La felicidad (eudaimonía), dirá Aristóteles. Tal es el fin y propósito de toda vida humana. La respuesta parece sencilla y en cierta medida vacua puesto que aún podríamos seguir preguntándonos en qué consiste dicha felicidad. No existe, creo, una sola respuesta a esa pregunta. Muchos son los elementos singulares que determinan nuestra circunstancia vital y muy distinta la colección de apetencias que, en cada uno de nosotros, podría inclinarnos a buscar esa felicidad en una u otra dirección. Es interesante, sin embargo, contrastar que la vocación inicial de la ética fue dar respuesta a esa pregunta y Aristóteles dedicó a tal propósito, al menos, su Ética Nicomaquea y su Ética Eudemia.
Ser moral, para un griego, sería algo semejante a ser un aristós (de donde proviene, por cierto, nuestra palabra “aristócrata”), un hombre que en razón de sus virtudes podría considerarse excelente. El excelente o virtuoso no sería aquel que obra de manera recta por no atender a su apetencia sino que la virtud consistiría, precisamente, en educar sus apetencias hacia el mejor camino con vistas a que, por medio del hábito, pudiésemos obrar correctamente sin esfuerzo alguno. La ética, por lo tanto, no prescribiría acciones con vistas a cumplir una excelencia sino que determinaría qué apetencias habrían de potenciarse o moderarse para adquirir, en buena razón, la verdadera felicidad.
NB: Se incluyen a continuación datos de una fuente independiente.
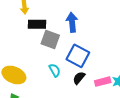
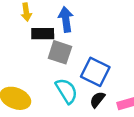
blue arrow: (72, 22) -> (66, 19), moved
cyan semicircle: (55, 70) -> (67, 91), size x1.5

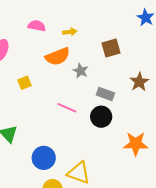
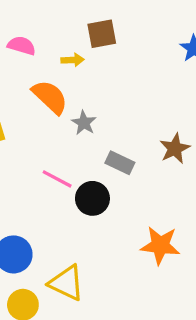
brown square: (111, 48) -> (102, 34), moved
orange semicircle: (58, 56) -> (50, 97), turned -120
black circle: (101, 117) -> (92, 198), moved

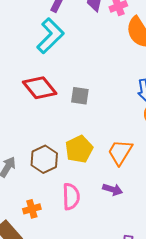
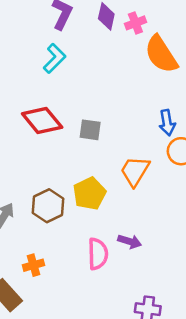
cyan L-shape: (50, 36) -> (54, 58), size x0.7
orange trapezoid: (120, 152) -> (135, 171), moved
pink semicircle: (71, 197) -> (98, 254), moved

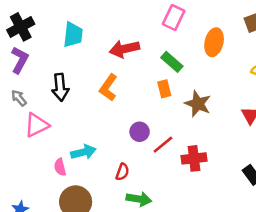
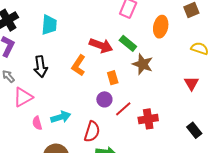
red arrow: (124, 49) -> (101, 46), moved, turned -145
orange rectangle: (164, 89) -> (113, 78), moved
brown star: (198, 104) -> (143, 64), moved
pink semicircle: (60, 167) -> (37, 123), moved
red semicircle: (122, 172) -> (92, 132), size x1.5

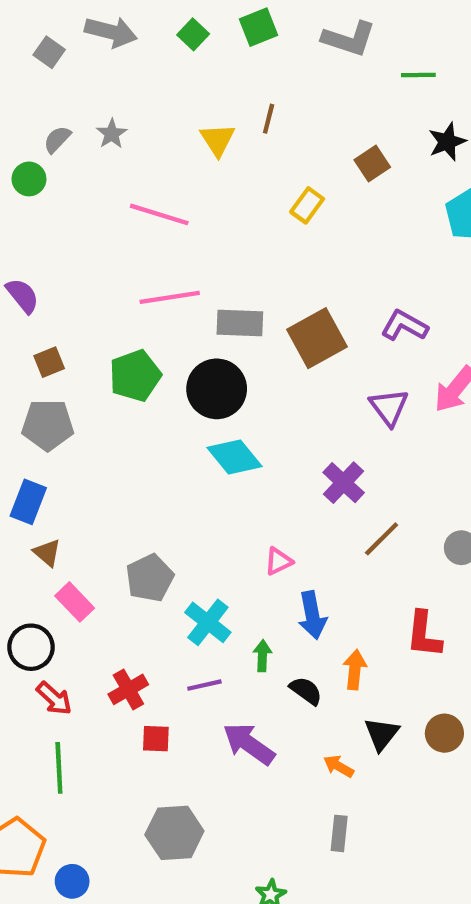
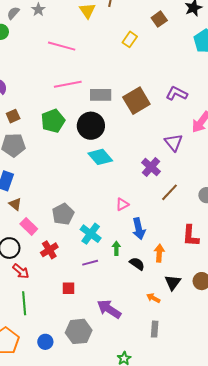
purple triangle: (389, 407) -> (174, 142), moved
red cross: (128, 689) -> (49, 250), moved
purple arrow: (249, 744) -> (109, 309), moved
blue circle: (72, 881) -> (45, 342), moved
No es extraño, en nuestros días, entender la moral como un sistema de normas que se imponen a nuestra inmediata apetencia. La necesidad de ser moral queda descrita, precisamente, por la distancia que existe entre la vida que nos apetece vivir y aquella que, a las luces de la moral, debería ser vivida. Parece que las normas morales se ciernen sobre nuestras cabezas fiscalizando nuestras acciones entre aquellas que se adecúan a la norma (social, política, filosófica) y aquellas que deberían ser reprobadas. Tal esquema, constante en la adolescencia y habitual en la vida adulta, no responde, sin embargo, al verdadero origen del discurso ético y arriesga demasiado al enfrentar nuestra libertad con un a veces inasumible canon de conducta.
Por ello, y con vistas a restituir un discurso olvidado pero recientemente vindicado (MacIntyre, Anscombe, Geach) en este blog iremos rastreando las ideas que Aristóteles nos legó en sus textos morales. Veremos, entonces, que al menos en origen, la ética no supuso ningún obstáculo a la libertad sino que, por medio de la evaluación racional, trató de delimitar modelos excelentes que, a fin de cuentas, no buscaban otra cosa que conquistar la por todos perseguida eudaimonía.